[Start of section]

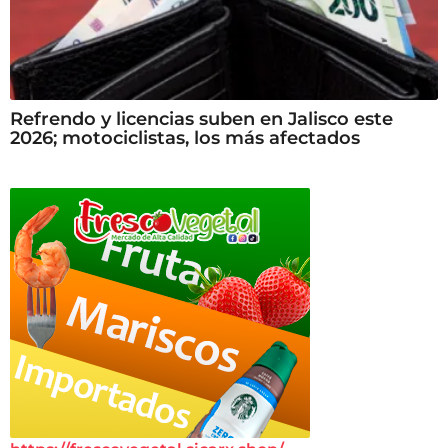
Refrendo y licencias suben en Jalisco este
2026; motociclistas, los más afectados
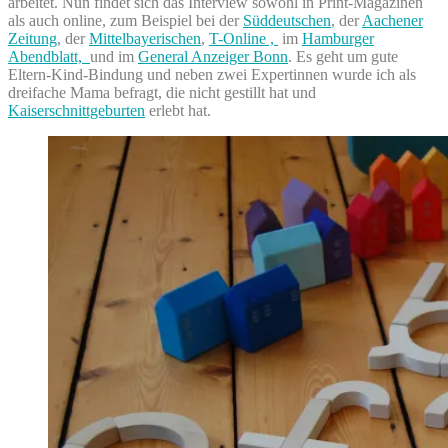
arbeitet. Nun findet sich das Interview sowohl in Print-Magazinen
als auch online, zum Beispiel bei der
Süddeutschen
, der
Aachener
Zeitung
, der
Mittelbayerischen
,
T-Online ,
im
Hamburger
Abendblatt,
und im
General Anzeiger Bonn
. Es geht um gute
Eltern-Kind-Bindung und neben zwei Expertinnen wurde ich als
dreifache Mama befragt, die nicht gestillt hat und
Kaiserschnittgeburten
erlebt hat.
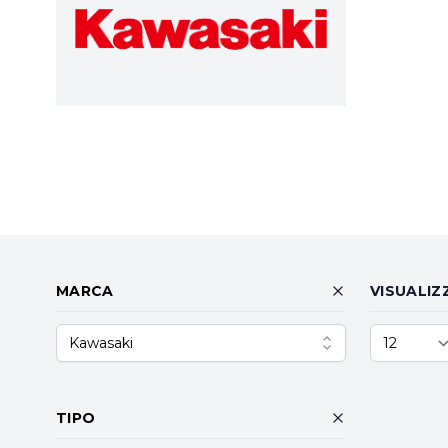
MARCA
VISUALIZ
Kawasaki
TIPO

[End of section]

= WHAT TO WORK ON =
Could you return, word for word, every line from the line with "Süddeutschen" through the last line of the listing above, both ends included, without any pictures?

= TASK RESULT =
Süddeutschen
, der
Aachener
Zeitung
, der
Mittelbayerischen
,
T-Online ,
im
Hamburger
Abendblatt,
und im
General Anzeiger Bonn
. Es geht um gute
Eltern-Kind-Bindung und neben zwei Expertinnen wurde ich als
dreifache Mama befragt, die nicht gestillt hat und
Kaiserschnittgeburten
erlebt hat.
MARCA
VISUALIZ
Kawasaki
TIPO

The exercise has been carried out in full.